RECORDS SHOWN:

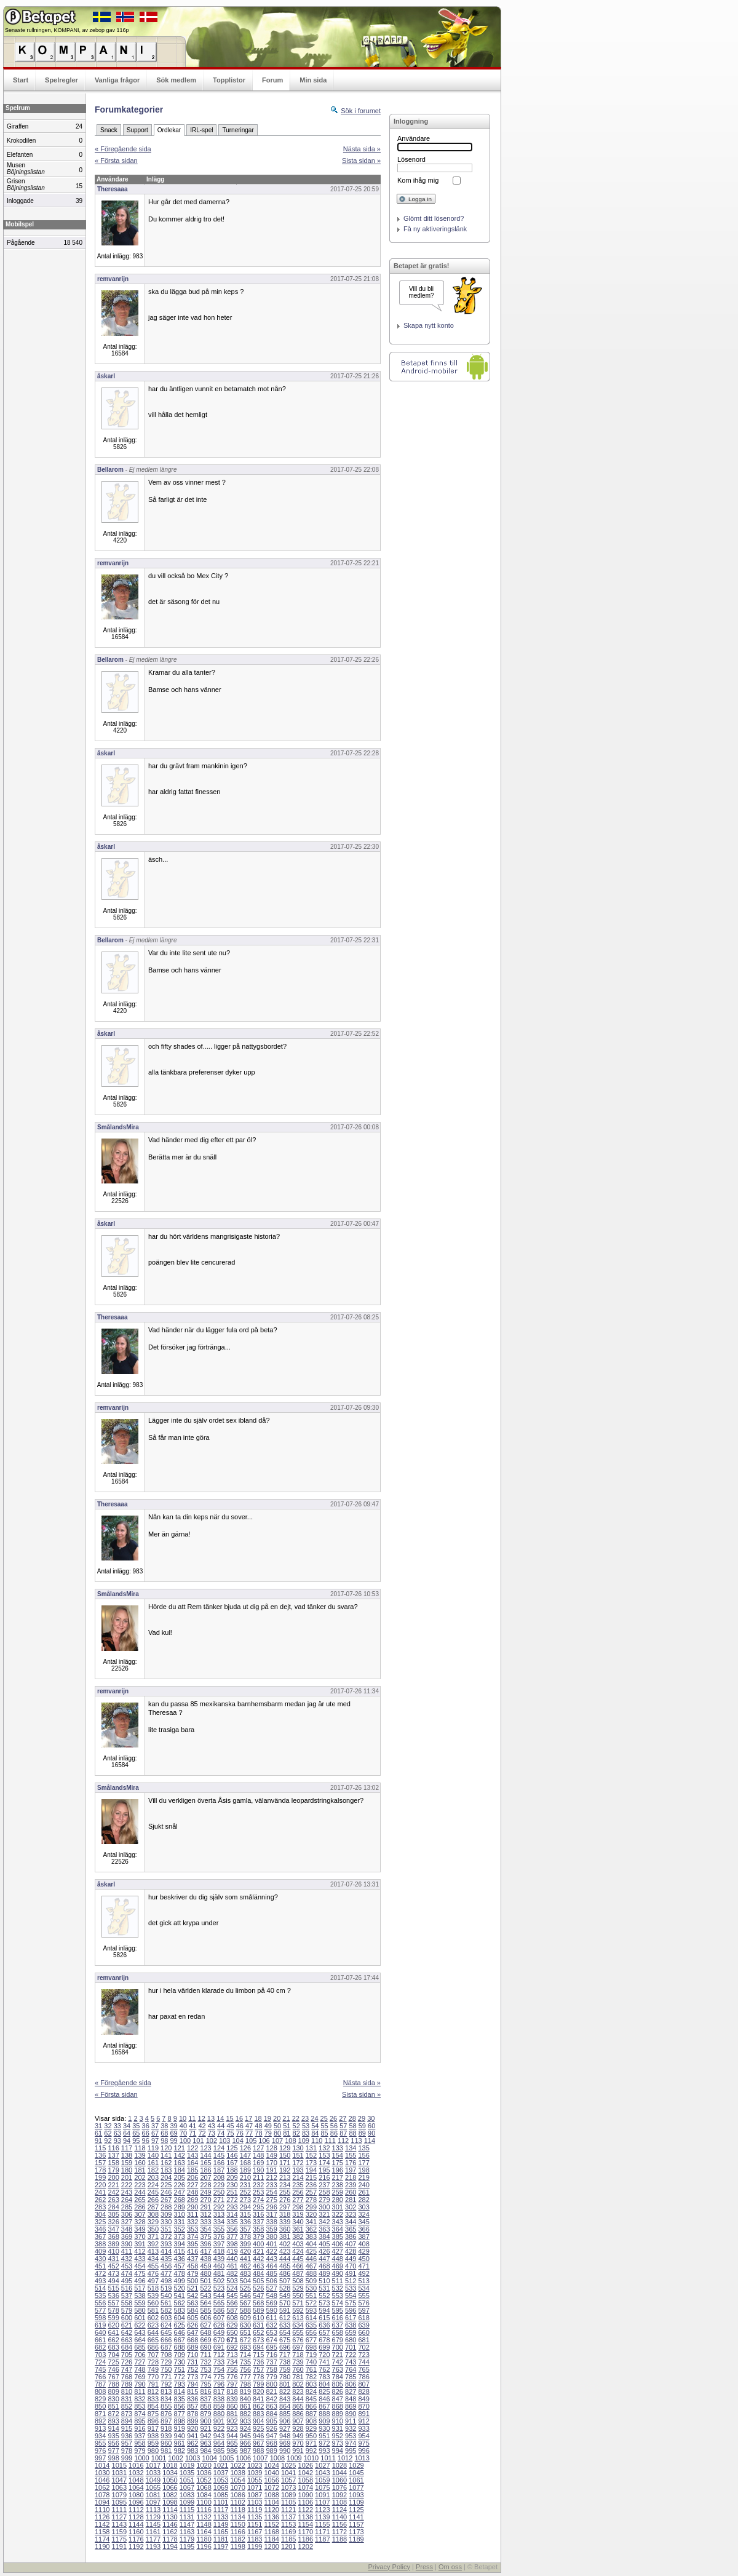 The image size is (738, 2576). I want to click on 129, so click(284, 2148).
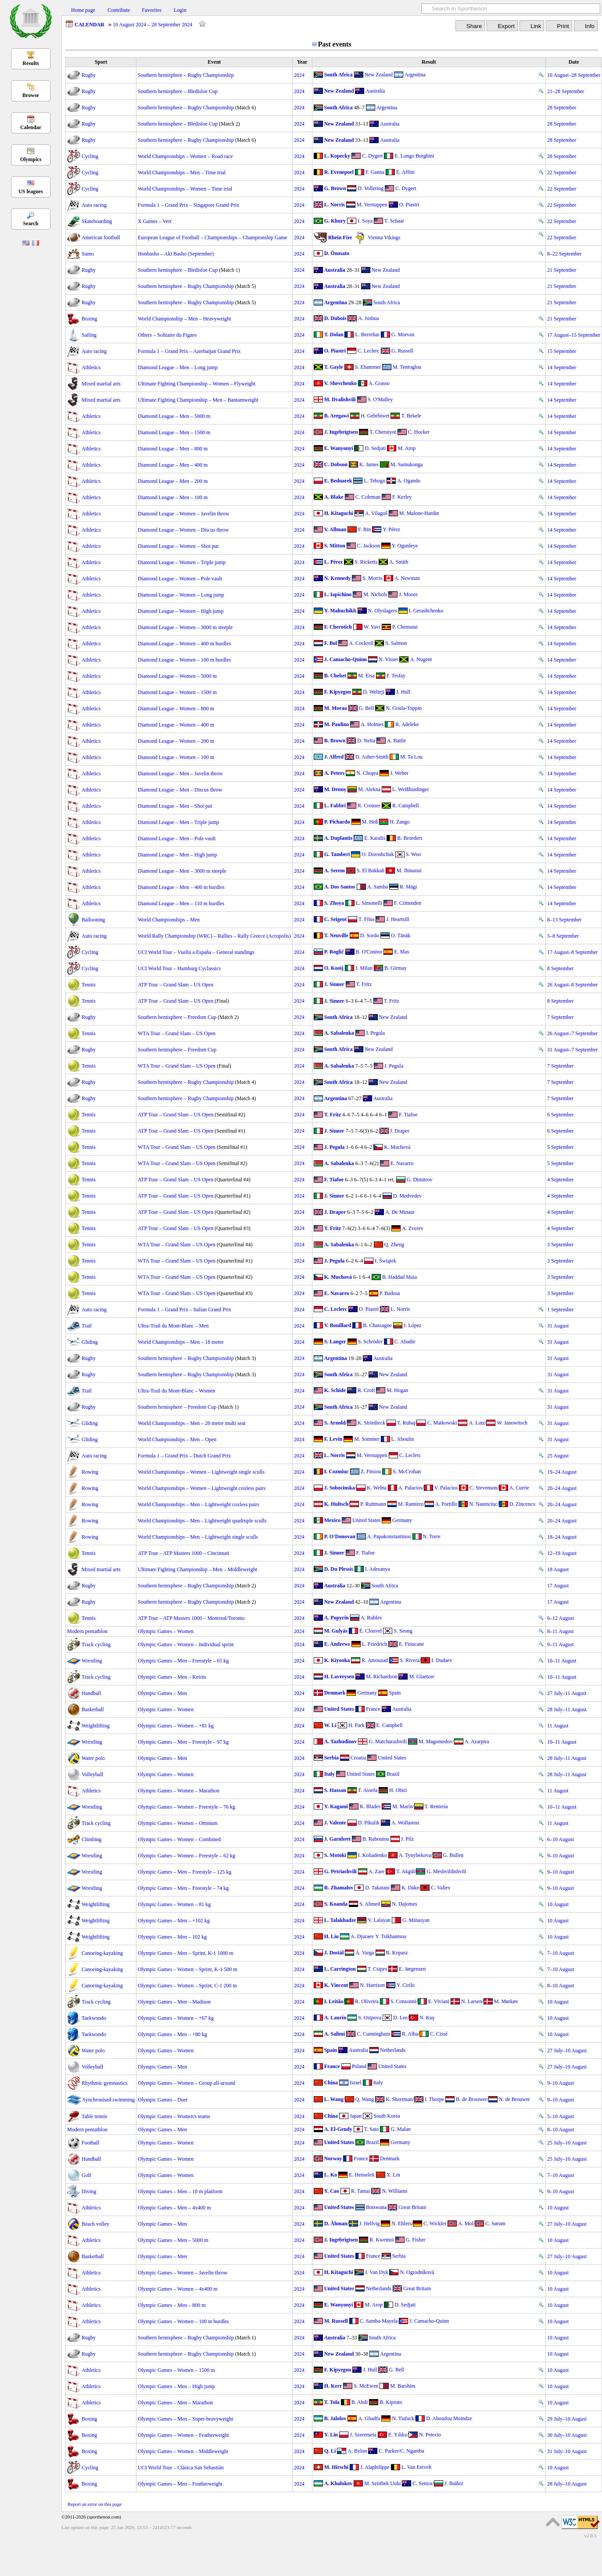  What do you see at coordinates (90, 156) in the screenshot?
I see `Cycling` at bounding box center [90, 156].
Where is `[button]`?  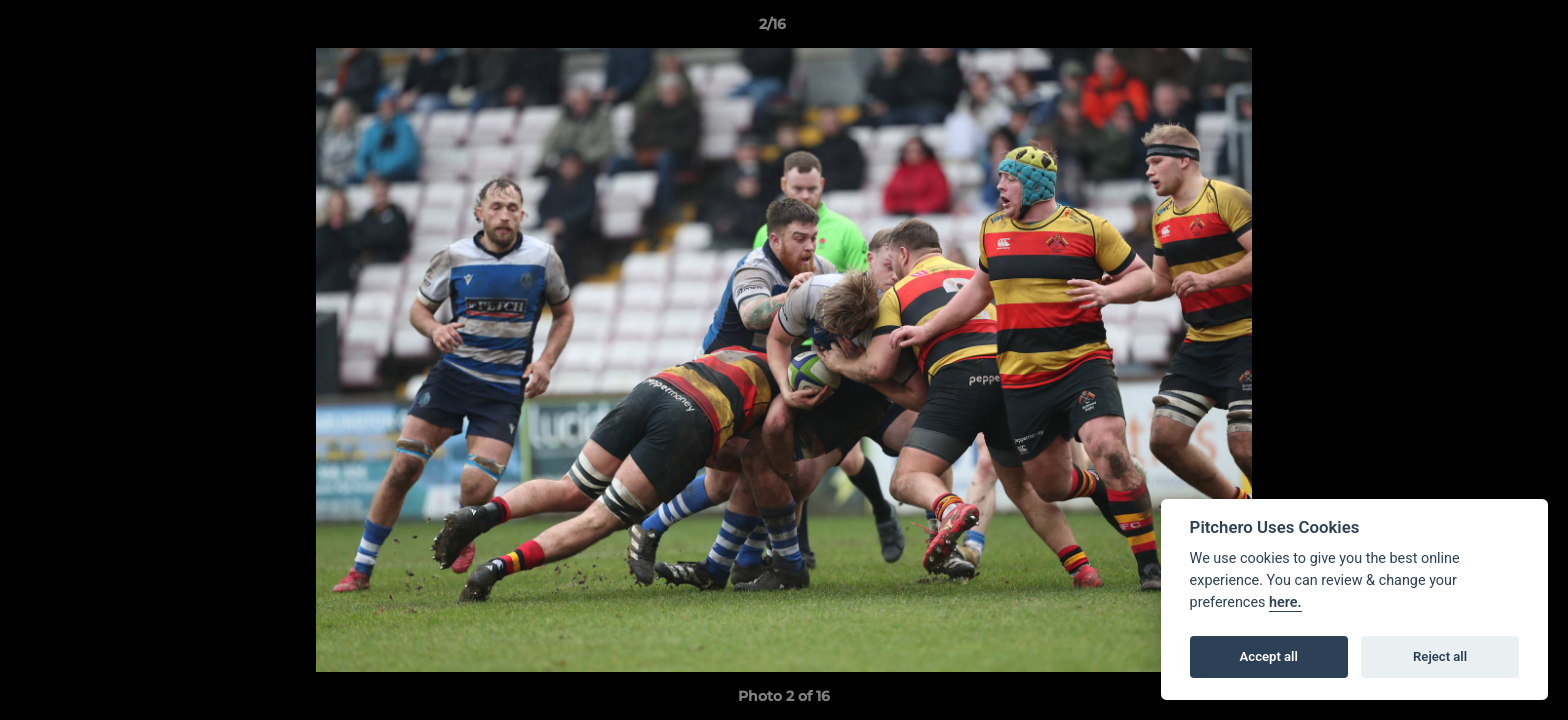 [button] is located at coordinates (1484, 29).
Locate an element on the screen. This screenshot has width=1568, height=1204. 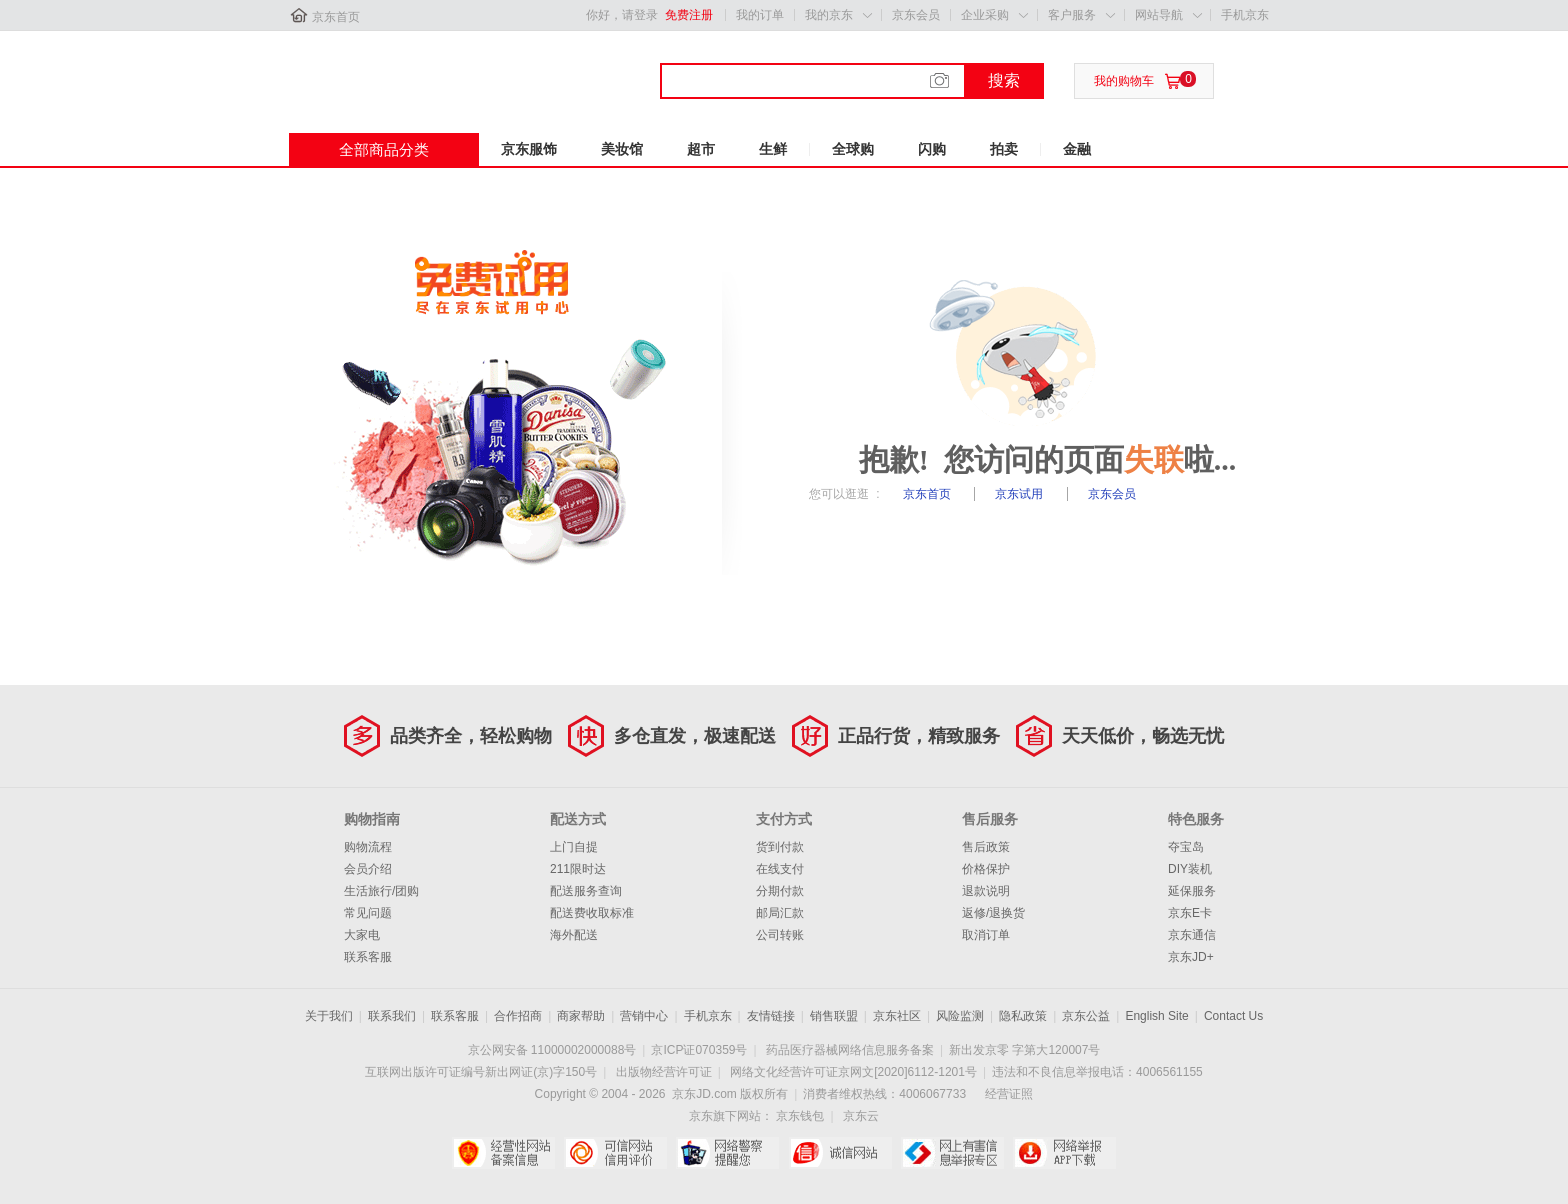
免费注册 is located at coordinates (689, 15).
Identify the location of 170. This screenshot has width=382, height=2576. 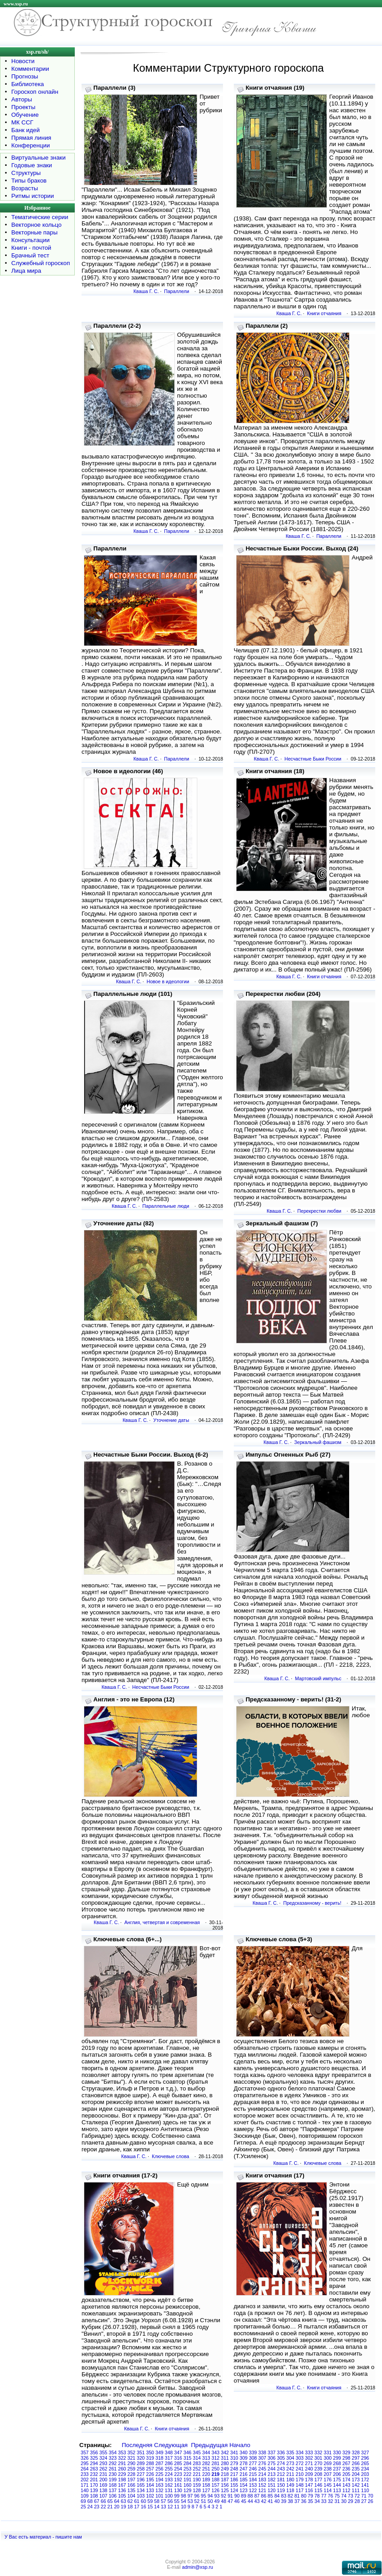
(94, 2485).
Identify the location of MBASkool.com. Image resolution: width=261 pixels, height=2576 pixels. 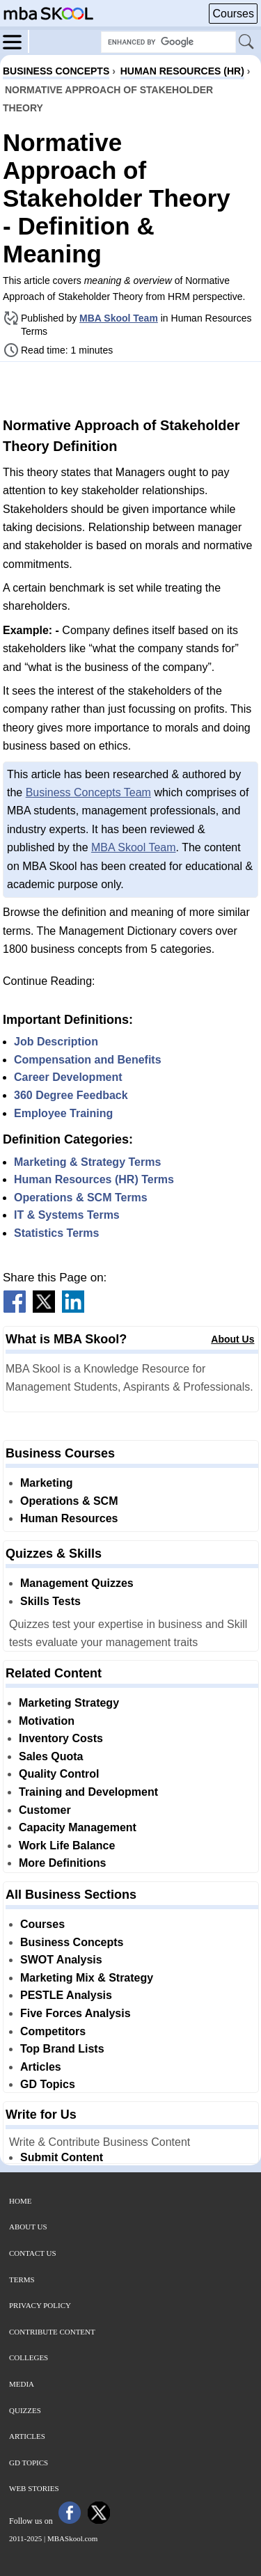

WORK ITEM:
What is needed is an exact restatement of the lines from the line with "Locate an element" through the final line of the data, pictures excluded.

WORKED SOLUTION:
Locate an element on the screen. This screenshot has width=1568, height=1204. 
免费注册 is located at coordinates (689, 15).
Identify the location of 170. This screenshot has width=382, height=2576. 
(94, 2485).
Identify the location of MBASkool.com. Image resolution: width=261 pixels, height=2576 pixels. 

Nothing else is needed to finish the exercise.